Affymetrix is "firmly committed" to its deal with Thermo Fisher, he added. Origin's attempts came days before Affymetrix shareholders were scheduled to vote on the sale to Thermo Fisher.
Thermo Fisher was quick to point to potential flaws in a deal with Origin. Origin's bid included a "vague and insufficient financing package" from Chinese private equity firm SummitView Capital, Thermo Fisher CEO Marc Casper said in a statement. And Origin's proposal "is highly uncertain and speculative and does not constitute, and could not reasonably be expected to lead to, a superior proposal," he added.
Waltham, MA-based Thermo Fisher in a letter to Affymetrix stockholders also laid out a few reasons why a deal with origin wouldn't work. Origin and its financing sources have "little to no credibility in the marketplace," Casper said.
And an Origin deal could face more regulatory hurdles. The Committee on Foreign Investments in the United States (CFIUS) is particularly strict about Chinese investments and could target a potential sale, Casper said in the note. Thermo Fisher's bid, in contrast "has been unanimously approved by both boards of directors" and "contains no financing conditions or contingency," Casper said.

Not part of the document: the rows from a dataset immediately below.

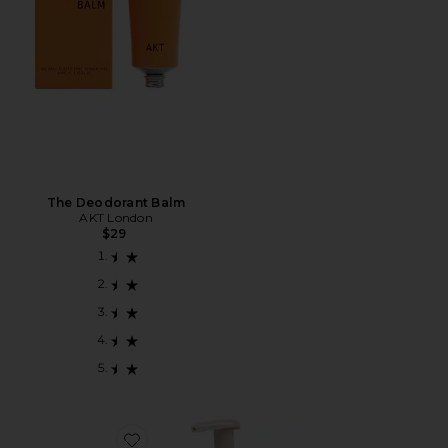
The Deodorant Balm
AKT London
$29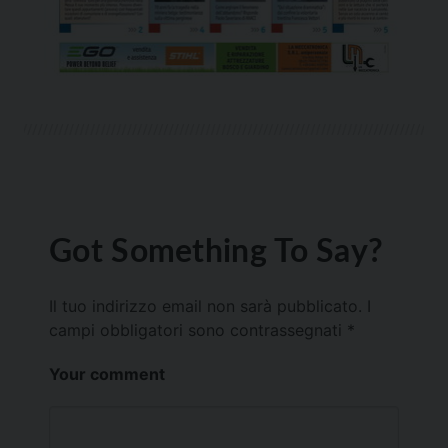
Got Something To Say?
Il tuo indirizzo email non sarà pubblicato.
I
campi obbligatori sono contrassegnati
*
Your comment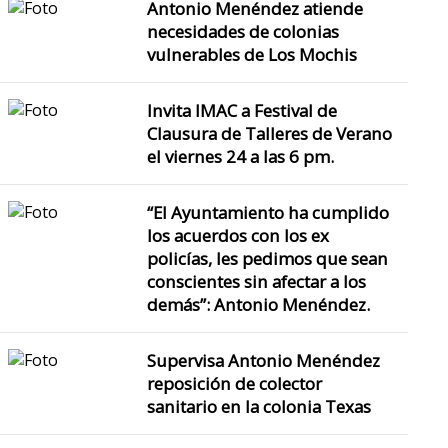
Antonio Menéndez atiende
necesidades de colonias
vulnerables de Los Mochis
Invita IMAC a Festival de
Clausura de Talleres de Verano
el viernes 24 a las 6 pm.
“El Ayuntamiento ha cumplido
los acuerdos con los ex
policías, les pedimos que sean
conscientes sin afectar a los
demás”: Antonio Menéndez.
Supervisa Antonio Menéndez
reposición de colector
sanitario en la colonia Texas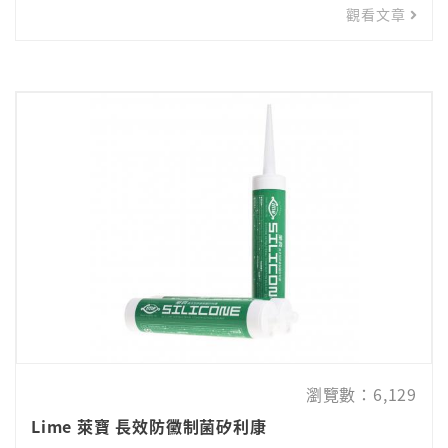
觀看文章
瀏覽數：6,129
Lime 萊寶 長效防黴制菌矽利康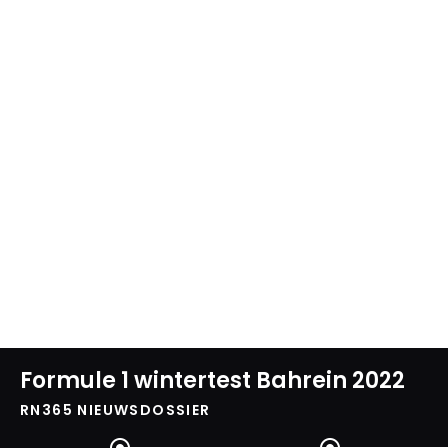
Formule 1 wintertest Bahrein 2022
RN365 NIEUWSDOSSIER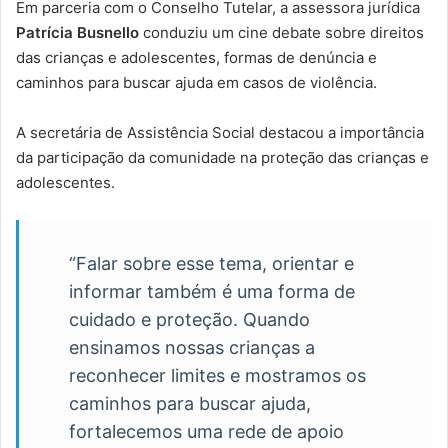
Em parceria com o Conselho Tutelar, a assessora jurídica
Patrícia Busnello
conduziu um cine debate sobre direitos
das crianças e adolescentes, formas de denúncia e
caminhos para buscar ajuda em casos de violência.
A secretária de Assistência Social destacou a importância
da participação da comunidade na proteção das crianças e
adolescentes.
“Falar sobre esse tema, orientar e
informar também é uma forma de
cuidado e proteção. Quando
ensinamos nossas crianças a
reconhecer limites e mostramos os
caminhos para buscar ajuda,
fortalecemos uma rede de apoio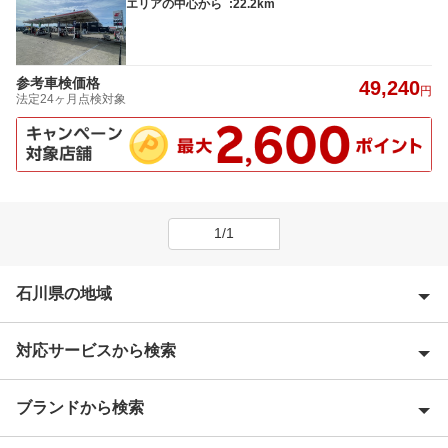
エリアの中心から
:22.2km
参考車検価格
49,240
円
法定24ヶ月点検対象
1/1
石川県の地域
対応サービスから検索
加賀市
鹿島郡
ブランドから検索
特典あり
金沢市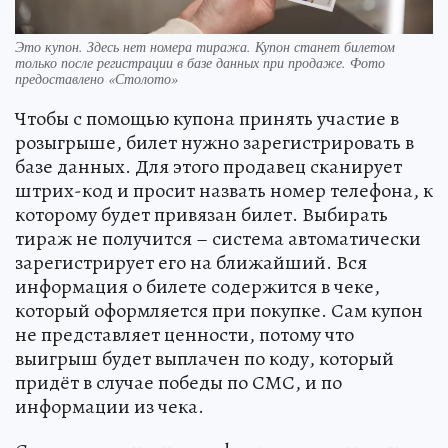
Это купон. Здесь нет номера тиража. Купон станет билетом
только после регистрации в базе данных при продаже. Фото
предоставлено «Столото»
Чтобы с помощью купона принять участие в
розыгрыше, билет нужно зарегистрировать в
базе данных. Для этого продавец сканирует
штрих-код и просит назвать номер телефона, к
которому будет привязан билет. Выбирать
тираж не получится – система автоматически
зарегистрирует его на ближайший. Вся
информация о билете содержится в чеке,
который оформляется при покупке. Сам купон
не представляет ценности, потому что
выигрыш будет выплачен по коду, который
придёт в случае победы по СМС, и по
информации из чека.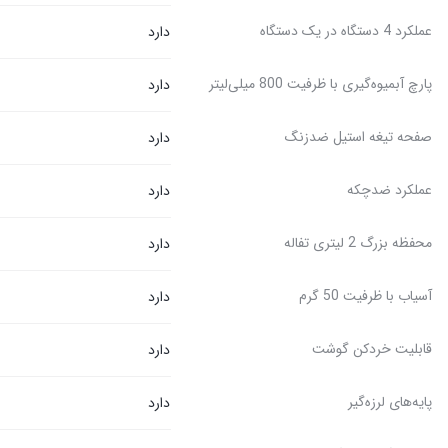
عملکرد 4 دستگاه در یک دستگاه
دارد
پارچ آبمیوه‌گیری با ظرفیت 800 میلی‌لیتر
دارد
صفحه تیغه استیل ضدزنگ
دارد
عملکرد ضدچکه
دارد
محفظه بزرگ 2 لیتری تفاله
دارد
آسیاب با ظرفیت 50 گرم
دارد
قابلیت خردکن گوشت
دارد
پایه‌های لرزه‌گیر
دارد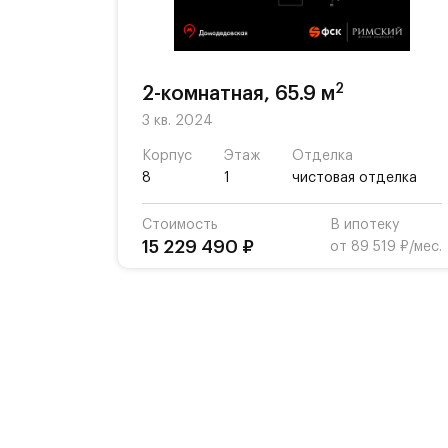
2
2-комнатная, 65.9 м
3 кв. 2024
Корпус
Этаж
Отделка
8
1
чистовая отделка
Стоимость
В ипотеку
15 229 490 ₽
от 89 519 ₽/мес.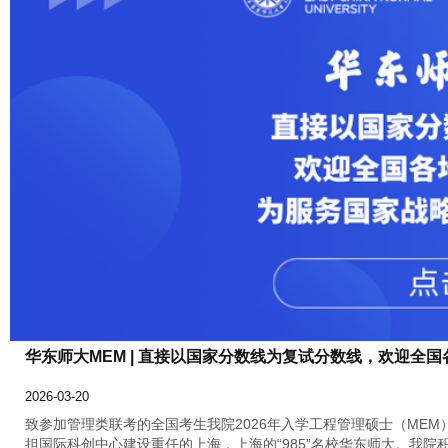
华东师大MEM | 直接以国家分数线为复试分数线，欢迎全
2026-03-20
致参加管理类联考的全国考生我院2026年入学工程管理硕士（ME
担国际科创中心建设重任的上海，上海的“985”名校华东师大。我院积极主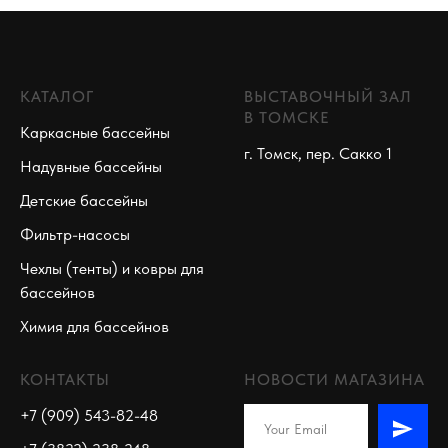
КАТАЛОГ
ВЫСТАВОЧНЫЙ ЗАЛ
В ТОМСКЕ
Каркасные бассейны
г. Томск, пер. Сакко 1
Надувные бассейны
Детские бассейны
Фильтр-насосы
Чехлы (тенты) и ковры для
бассейнов
Химия для бассейнов
КОНТАКТЫ
НОВОСТИ МАГАЗИНА
+7 (909) 543-82-48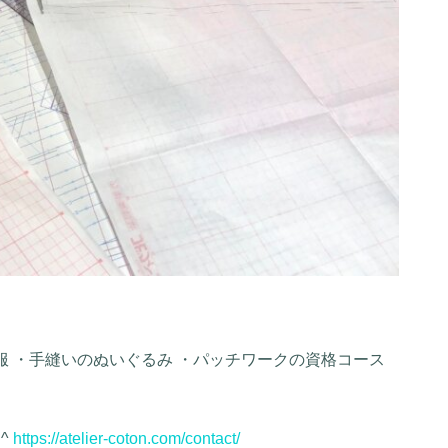
服 ・手縫いのぬいぐるみ ・パッチワークの資格コース
^
https://atelier-coton.com/contact/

Origin is not going down without a fight. The company is "committed to completing a friendly transaction with Affymetrix" and stands by its previous offer, it said in a statement after Affymetrix rejected its recent bid. "Our highly compelling offer provides an opportunity for Affymetrix stockholders to realize additional value through a significantly more attractive premium than the proposed transaction with Thermo Fisher, and we are confident in our ability to close our transaction expeditiously," Origin said.
The company is planning to talk to Affymetrix's board of directors "to address their concerns and complete confirmatory diligence," Origin said. "We believe it would be in the best interests of all parties for the Affymetrix Board to engage with us without delay."